Começa a ser confrangedor assistir todos os dias ao apoio descarado que Marcelo Rebelo de Sousa tem vindo a dar ao governo de António Costa. O Presidente acompanha o primeiro–ministro para todo o lado, seja em Portugal, numa conferência do poder local, seja em Nova Iorque, para assistir ao juramento de António Guterres. Mas para além desse acompanhamento constante existe um alinhamento total nos discursos de ambos, quase parecendo os célebres Dupond e Dupont. O Presidente proclama que a situação do país está excelente e o primeiro- -ministro diz mesmo mais, que a situação do país está excelente.
Ainda recentemente vimos isso perante uma notícia alarmante: a de que as exportações tinham caído 3,5% em outubro. O que diz o Presidente sobre isto? Ironicamente, proclama que tem um “feeling” de que as exportações vão crescer muito em novembro. E o que responde o primeiro-ministro? Que se o Presidente tem esse feeling, não será ele quem irá contrariar o feeling. A questão é que os assuntos do Estado não são uma brincadeira, tendo os portugueses direito a conhecer a situação concreta do país, e não os feelings do Presidente, a fazer lembrar os velhos factos políticos que Marcelo era exímio a inventar. Como na célebre canção, com este Presidente, o país agora está reduzido a assistir apenas a “feelings, nothing more than feelings”.

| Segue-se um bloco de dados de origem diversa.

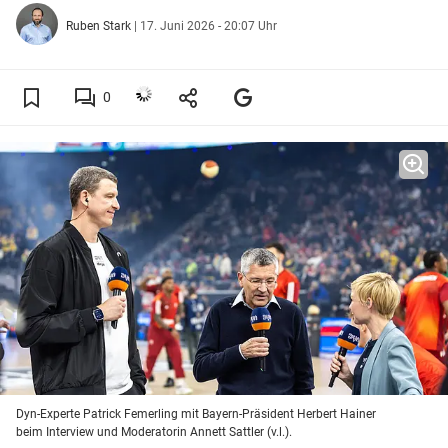
Ruben Stark
|
17. Juni 2026 - 20:07 Uhr
0
Dyn-Experte Patrick Femerling mit Bayern-Präsident Herbert Hainer
beim Interview und Moderatorin Annett Sattler (v.l.).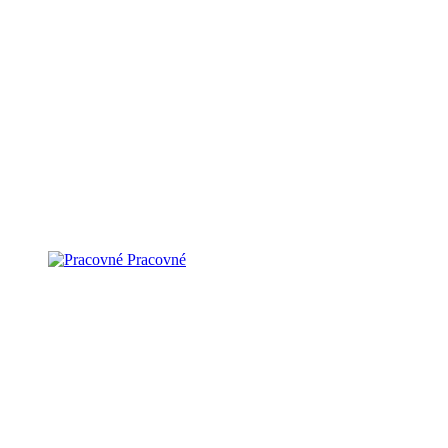
Pracovné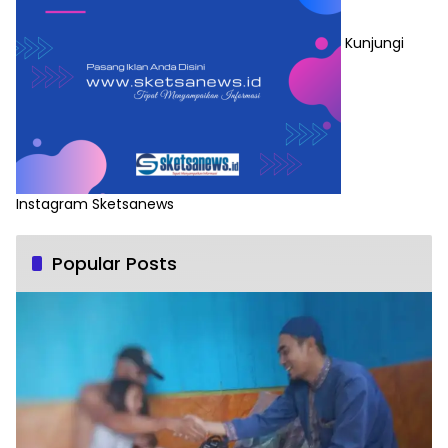
Kunjungi
Instagram Sketsanews
Popular Posts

Não ocorreu até agora na história da democracia portuguesa um caso semelhante de um Presidente que tenha estado tão próximo do governo. Nem quando o Presidente e o primeiro-ministro foram da mesma cor política, como Sampaio e Guterres ou Cavaco e Passos Coelho, se assistiu alguma vez em Portugal a um Presidente tão colaborante com o governo. Com isto, Marcelo pode achar que vai ter a reeleição assegurada com os votos da esquerda, mas perde qualquer oportunidade de ser a figura de referência para que o país se volte numa altura de crise. Marcelo está a ligar o seu destino ao governo da geringonça, pelo que, se este cair, Marcelo perderá toda a sua influência política. Dupond e Dupont estarão sempre indissoluvelmente ligados, para o bem e para o mal.